Edit: fixed by upgrading kernels, see below.

----------

## poly_poly-man

go to ubuntu, run lsusb -k with the device plugged it. enable that option in your gentoo kernel.

----------

## Cyberwizzard

Did you mean 'lsusb -t' to display the tree?

The tree says driver=rndis_host which I already had  :Sad: 

----------

## poly_poly-man

okay, then it should be working - check dmesg for that device, it may be coming in as eth1 or 2...

----------

## Cyberwizzard

 *poly_poly-man wrote:*   

> okay, then it should be working - check dmesg for that device, it may be coming in as eth1 or 2...

 

I'm sorry, I meant that I had installed the rndis_host driver already, just like on the Ubuntu machine. The difference is that my system does not recognize the HTC Hero while the Ubuntu system does.

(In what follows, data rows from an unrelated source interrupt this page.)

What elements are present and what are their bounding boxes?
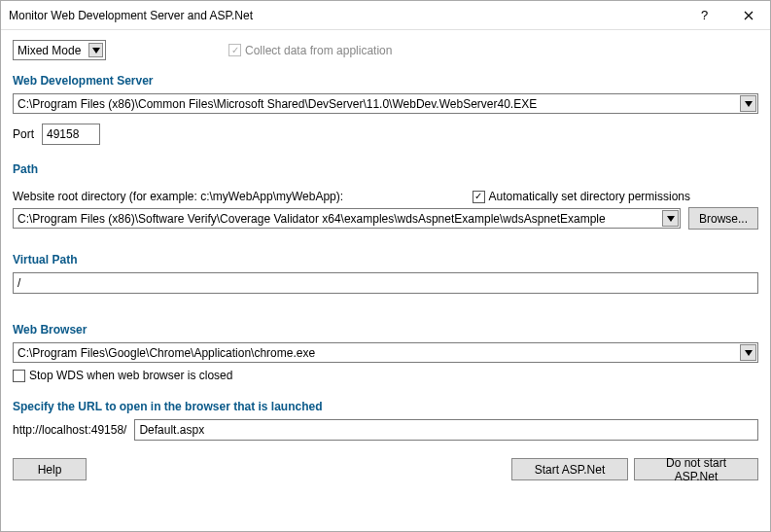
titlebar: Monitor Web Development Server and ASP.N… <box>1 1 770 30</box>
mode-select-value: Mixed Mode <box>18 44 81 57</box>
auto-perms-checkbox[interactable]: ✓ Automatically set directory permission… <box>473 190 690 203</box>
root-dir-combo[interactable]: C:\Program Files (x86)\Software Verify\C… <box>13 208 681 229</box>
auto-perms-label: Automatically set directory permissions <box>489 190 690 203</box>
port-input[interactable] <box>42 124 100 145</box>
chevron-down-icon <box>740 344 756 361</box>
checkbox-icon: ✓ <box>473 191 485 203</box>
browse-button[interactable]: Browse... <box>688 207 758 230</box>
do-not-start-button[interactable]: Do not start ASP.Net <box>634 458 758 480</box>
wds-header: Web Development Server <box>13 74 758 88</box>
collect-data-label: Collect data from application <box>245 44 392 57</box>
stop-wds-label: Stop WDS when web browser is closed <box>29 369 232 382</box>
mode-select[interactable]: Mixed Mode <box>13 40 106 60</box>
help-button[interactable]: Help <box>13 458 87 480</box>
window-title: Monitor Web Development Server and ASP.N… <box>9 9 683 22</box>
url-header: Specify the URL to open in the browser t… <box>13 400 758 413</box>
chevron-down-icon <box>662 210 679 227</box>
virtual-path-header: Virtual Path <box>13 253 758 266</box>
root-dir-label: Website root directory (for example: c:\… <box>13 190 343 203</box>
browser-path-combo[interactable]: C:\Program Files\Google\Chrome\Applicati… <box>13 342 758 363</box>
url-input[interactable] <box>134 419 758 441</box>
close-icon[interactable] <box>726 1 770 30</box>
wds-path-combo[interactable]: C:\Program Files (x86)\Common Files\Micr… <box>13 93 758 114</box>
path-header: Path <box>13 162 758 176</box>
virtual-path-input[interactable] <box>13 272 758 294</box>
collect-data-checkbox: ✓ Collect data from application <box>228 44 392 57</box>
checkbox-icon: ✓ <box>228 44 241 56</box>
wds-path-value: C:\Program Files (x86)\Common Files\Micr… <box>18 97 537 111</box>
chevron-down-icon <box>88 43 103 57</box>
checkbox-icon <box>13 370 25 382</box>
help-icon[interactable]: ? <box>683 1 726 30</box>
stop-wds-checkbox[interactable]: Stop WDS when web browser is closed <box>13 369 232 382</box>
browser-path-value: C:\Program Files\Google\Chrome\Applicati… <box>18 346 315 360</box>
root-dir-value: C:\Program Files (x86)\Software Verify\C… <box>18 212 606 226</box>
chevron-down-icon <box>740 95 756 112</box>
url-prefix: http://localhost:49158/ <box>13 423 126 437</box>
browser-header: Web Browser <box>13 323 758 337</box>
port-label: Port <box>13 127 34 141</box>
start-button[interactable]: Start ASP.Net <box>511 458 628 480</box>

I just saw that I am using vanilla instead of gentoo-sources (because I needed the updated DRM for Nouveau) so I am currently upgrading from 2.6.34-rc2 to 2.6.34-rc4 and installing Gentoo sources to test if a different kernel fixes it.

As a weird 'side-effect' running 'lsusb -t' when the Hero is connected caused lsusb to segfault...

Edit: for some reason rc2 did break the rndis driver although the changelog seems to have nothing mentioning this. Anyways, switching kernels fixed the problem. Thanks for thinking along  :Smile: 

----------